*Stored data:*
^^^^^^^^^^^^^^^^

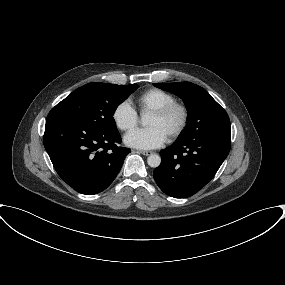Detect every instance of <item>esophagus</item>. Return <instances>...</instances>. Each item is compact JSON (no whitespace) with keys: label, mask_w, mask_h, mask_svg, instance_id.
Returning <instances> with one entry per match:
<instances>
[{"label":"esophagus","mask_w":285,"mask_h":285,"mask_svg":"<svg viewBox=\"0 0 285 285\" xmlns=\"http://www.w3.org/2000/svg\"><path fill=\"white\" fill-rule=\"evenodd\" d=\"M137 152L142 154V155H145V156H148V155L152 154L151 151H145V150H138Z\"/></svg>","instance_id":"34e87169"}]
</instances>
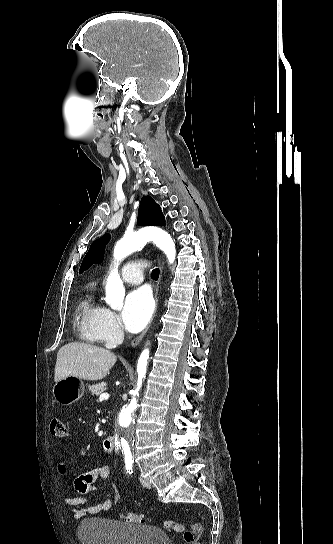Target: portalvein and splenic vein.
Wrapping results in <instances>:
<instances>
[{
    "label": "portal vein and splenic vein",
    "instance_id": "1",
    "mask_svg": "<svg viewBox=\"0 0 333 544\" xmlns=\"http://www.w3.org/2000/svg\"><path fill=\"white\" fill-rule=\"evenodd\" d=\"M109 398V394L108 393H102L100 394V397H99V400L102 401V400H107Z\"/></svg>",
    "mask_w": 333,
    "mask_h": 544
}]
</instances>
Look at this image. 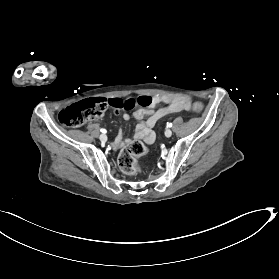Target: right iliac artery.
<instances>
[{"label": "right iliac artery", "mask_w": 279, "mask_h": 279, "mask_svg": "<svg viewBox=\"0 0 279 279\" xmlns=\"http://www.w3.org/2000/svg\"><path fill=\"white\" fill-rule=\"evenodd\" d=\"M101 132H102V133H106V130H105V129H101Z\"/></svg>", "instance_id": "1"}]
</instances>
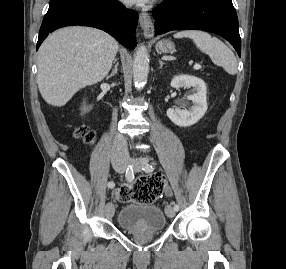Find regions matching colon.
I'll use <instances>...</instances> for the list:
<instances>
[{"mask_svg":"<svg viewBox=\"0 0 286 269\" xmlns=\"http://www.w3.org/2000/svg\"><path fill=\"white\" fill-rule=\"evenodd\" d=\"M75 136L86 143H92L95 138L94 132L85 126L76 128ZM165 183V177L161 174L139 176L131 185L116 187L112 192V197L119 202L150 203L161 194Z\"/></svg>","mask_w":286,"mask_h":269,"instance_id":"5ec220e1","label":"colon"}]
</instances>
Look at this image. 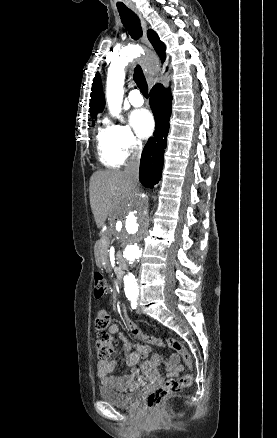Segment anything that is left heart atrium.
Segmentation results:
<instances>
[{
	"label": "left heart atrium",
	"instance_id": "39dd6f15",
	"mask_svg": "<svg viewBox=\"0 0 277 438\" xmlns=\"http://www.w3.org/2000/svg\"><path fill=\"white\" fill-rule=\"evenodd\" d=\"M134 129L141 138H147L153 130L152 114L146 109L136 110L131 115Z\"/></svg>",
	"mask_w": 277,
	"mask_h": 438
}]
</instances>
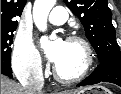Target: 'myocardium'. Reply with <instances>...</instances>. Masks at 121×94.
<instances>
[{
  "label": "myocardium",
  "instance_id": "obj_1",
  "mask_svg": "<svg viewBox=\"0 0 121 94\" xmlns=\"http://www.w3.org/2000/svg\"><path fill=\"white\" fill-rule=\"evenodd\" d=\"M66 42L76 43L82 47L84 51V56H85L83 67L80 70V72L72 76H63L59 72L56 65L53 66L52 72L57 81L64 83V84H71V83L79 82L87 77V75L89 74L92 68L94 58H93V52H92V48L90 44L81 36H77V35L69 36L66 39Z\"/></svg>",
  "mask_w": 121,
  "mask_h": 94
}]
</instances>
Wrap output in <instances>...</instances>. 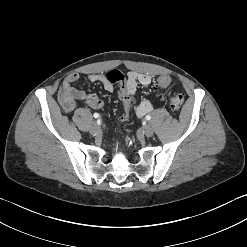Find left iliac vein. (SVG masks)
<instances>
[{
  "label": "left iliac vein",
  "mask_w": 247,
  "mask_h": 247,
  "mask_svg": "<svg viewBox=\"0 0 247 247\" xmlns=\"http://www.w3.org/2000/svg\"><path fill=\"white\" fill-rule=\"evenodd\" d=\"M143 133L145 136L147 137H151L154 133L153 127L150 124H147L144 128H143Z\"/></svg>",
  "instance_id": "1"
}]
</instances>
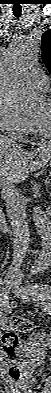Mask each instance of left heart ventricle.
<instances>
[{
  "label": "left heart ventricle",
  "instance_id": "b2bd125f",
  "mask_svg": "<svg viewBox=\"0 0 51 393\" xmlns=\"http://www.w3.org/2000/svg\"><path fill=\"white\" fill-rule=\"evenodd\" d=\"M34 119L39 120L46 129H51V105L43 101L37 109Z\"/></svg>",
  "mask_w": 51,
  "mask_h": 393
}]
</instances>
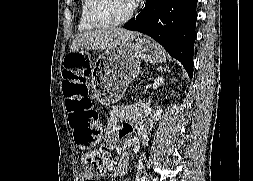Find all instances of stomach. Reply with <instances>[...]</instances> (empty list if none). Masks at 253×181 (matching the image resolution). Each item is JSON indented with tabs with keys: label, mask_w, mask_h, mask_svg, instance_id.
<instances>
[{
	"label": "stomach",
	"mask_w": 253,
	"mask_h": 181,
	"mask_svg": "<svg viewBox=\"0 0 253 181\" xmlns=\"http://www.w3.org/2000/svg\"><path fill=\"white\" fill-rule=\"evenodd\" d=\"M141 60L160 63L165 60V52L144 36L106 49L94 66L92 86L97 100L104 105L117 102L139 74Z\"/></svg>",
	"instance_id": "0dacf381"
}]
</instances>
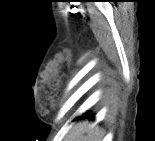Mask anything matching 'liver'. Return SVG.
<instances>
[{
    "label": "liver",
    "mask_w": 155,
    "mask_h": 141,
    "mask_svg": "<svg viewBox=\"0 0 155 141\" xmlns=\"http://www.w3.org/2000/svg\"><path fill=\"white\" fill-rule=\"evenodd\" d=\"M103 132L97 127H90L86 122L78 123L66 135L65 141H102Z\"/></svg>",
    "instance_id": "1"
}]
</instances>
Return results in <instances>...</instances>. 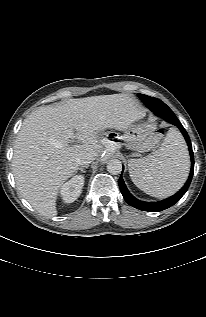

^^^^^^^^^^^^^^^^

*Task:* Beginning at the line that contains "Mask each instance of left heart ventricle.", retype each line of the data above through the very last one. Do not retype the pictures.

*Answer section:*
Mask each instance of left heart ventricle.
<instances>
[{
  "label": "left heart ventricle",
  "instance_id": "b2bd125f",
  "mask_svg": "<svg viewBox=\"0 0 51 393\" xmlns=\"http://www.w3.org/2000/svg\"><path fill=\"white\" fill-rule=\"evenodd\" d=\"M34 119L39 120L46 129H51V105L43 101L37 109Z\"/></svg>",
  "mask_w": 51,
  "mask_h": 393
}]
</instances>
Find all instances of stomach. Reply with <instances>[...]</instances> (empty list if none). Masks at 253×181 (matching the image resolution). Each item is JSON indented with tabs with keys: label, mask_w, mask_h, mask_svg, instance_id.
<instances>
[{
	"label": "stomach",
	"mask_w": 253,
	"mask_h": 181,
	"mask_svg": "<svg viewBox=\"0 0 253 181\" xmlns=\"http://www.w3.org/2000/svg\"><path fill=\"white\" fill-rule=\"evenodd\" d=\"M141 60L160 63L165 60V52L144 36L106 49L94 66L92 86L97 100L104 105L117 102L139 74Z\"/></svg>",
	"instance_id": "0dacf381"
}]
</instances>
Mask anything matching 'liver'. Return SVG.
<instances>
[{
    "label": "liver",
    "mask_w": 155,
    "mask_h": 141,
    "mask_svg": "<svg viewBox=\"0 0 155 141\" xmlns=\"http://www.w3.org/2000/svg\"><path fill=\"white\" fill-rule=\"evenodd\" d=\"M103 132L97 127H90L86 122L78 123L66 135L65 141H102Z\"/></svg>",
    "instance_id": "1"
}]
</instances>
Return results in <instances>...</instances>. 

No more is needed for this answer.